WhatsApp and Telegram have become the two most popular instant online messaging these days. With their easy-to-share photos, documents, contacts, and location, along with their end-to-end encryption, WhatsApp and Telegram have become successful in holding their popularity among its users. Over time the belief among its users regarding their privacy policy has only increased. However, Symantec recently conducted research which showed that apps like WhatsApp and Telegram and the media files saved on smartphones would easily fall prey to malicious programs for them to modify even before users get to see the originals. The study also explained the reason for this.
According to the study, WhatsApp saves media files in public folders inside the phone storage. What this means os that malicious apps can easily access these files and modify them. The company published a blog post regarding this matter and showed how this attack might be carried out. They have also made public videos which show the various ways this can be exploited to manipulate media files saved in phone memory, using Man-in-the-Disk attacks.

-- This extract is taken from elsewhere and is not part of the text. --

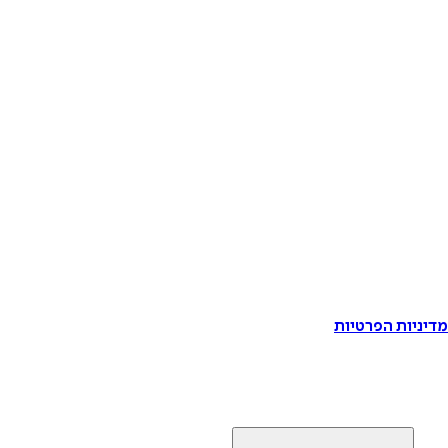
דיניות הפרטיות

Symantec clarified that WhatsApp for Android is vulnerable to this attack. However, for Telegram, the attack can only occur if the users enable the app’s ‘Save to Gallery’ feature. However, they have not mentioned if the same applies to the WhatsApp media as well.
The company has mentioned that in cases of image manipulation, payment manipulation, audio message spoofing, and fake news this hack might be employed. Symantec suggests how app developers can prevent the hack. The app developers employe techniques such as verifying file integrity with hashes and checksums, storing media files in internal memory to prevent the hack. WhatsApp users can turn the toggle off in the Media Visibility setting. For Telegram, users can go to the Chat Settings, from there to Save to Gallery and turning the toggle off.